[Data excerpts]
- - - - -

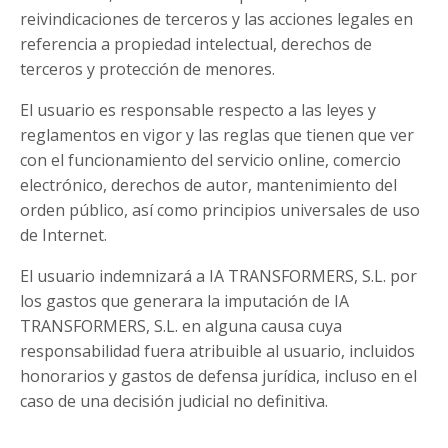
reivindicaciones de terceros y las acciones legales en
referencia a propiedad intelectual, derechos de
terceros y protección de menores.
El usuario es responsable respecto a las leyes y
reglamentos en vigor y las reglas que tienen que ver
con el funcionamiento del servicio online, comercio
electrónico, derechos de autor, mantenimiento del
orden público, así como principios universales de uso
de Internet.
El usuario indemnizará a IA TRANSFORMERS, S.L. por
los gastos que generara la imputación de IA
TRANSFORMERS, S.L. en alguna causa cuya
responsabilidad fuera atribuible al usuario, incluidos
honorarios y gastos de defensa jurídica, incluso en el
caso de una decisión judicial no definitiva.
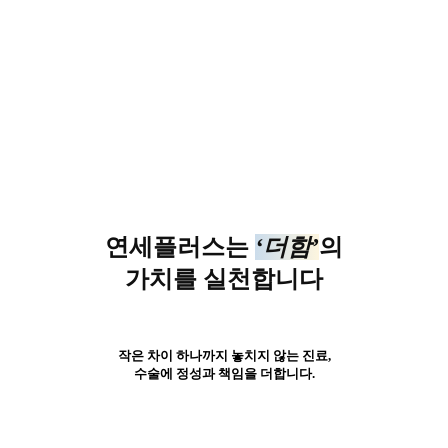
연세플러스는
‘더함’
의
가치를 실천합니다
작은 차이 하나까지 놓치지 않는 진료,
수술에 정성과 책임을 더합니다.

- - - - -

Problem statement: Only exact lines belong in the answer: those from the beginning of the entries above through the line holding "electrónico, derechos de", with no pictures.

Solution for this problem:
reivindicaciones de terceros y las acciones legales en
referencia a propiedad intelectual, derechos de
terceros y protección de menores.
El usuario es responsable respecto a las leyes y
reglamentos en vigor y las reglas que tienen que ver
con el funcionamiento del servicio online, comercio
electrónico, derechos de autor, mantenimiento del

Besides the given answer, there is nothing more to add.